Thankfully New Horizons allows me to be more boring than ever before. It allows me to nerd out over my vast collection of KK Slider vinyl, or to place furniture exactly where I need it, and have it the colour I want it to be. It’s let me fulfill my ultimate fantasy of living in Dungeness’ Prospect Cottage, with my own little idyll overlooking the sea, complete with a driftwood garden that’s within reach of the lapping waters. It’s a place where I can bliss out as the sun sets and I admire all my petty achievements in-game.
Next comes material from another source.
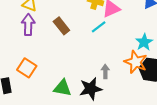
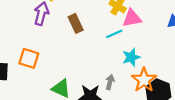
cyan star: (144, 42) -> (131, 57), moved
orange square: (27, 68) -> (29, 58), turned -30

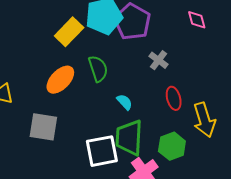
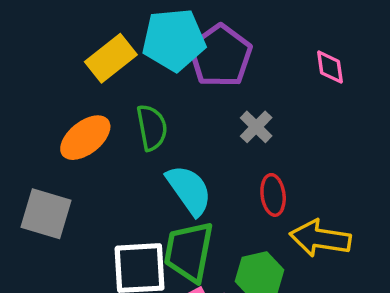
cyan semicircle: (125, 102) -> (189, 190), size x1.8
yellow arrow: (204, 120) -> (320, 238), turned 108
And it’s from there I can retire and once more admire that perfect bathroom, the result of so many hours of scouting, decision-making and refitting. It’s how I choose to play Animal Crossing, and I’m perfectly happy that way – and I’m grateful that New Horizons offers such a broad possibility space that it’s entirely enjoyable to take the more casual approach. Are the people finding exploits, or even exploiting other player’s desires for the perfect villager, playing Animal Crossing wrong? Lord no – they’re just making extraordinary and often inspired use of the broad and free space that Nintendo’s provided, and I’ll never hold them in the same disdain I have for time travellers – something that always has been and always will be a crime.

The cults, communities and small industries that have emerged in New Horizons are what makes it such a fascinating game. Animal Crossing often has the ability to place a mirror in front of its players, revealing their quirks and grotesqueries in its own cutesy way. I think I’m just happy to find that my own reflection is, in its own way, entirely unremarkable.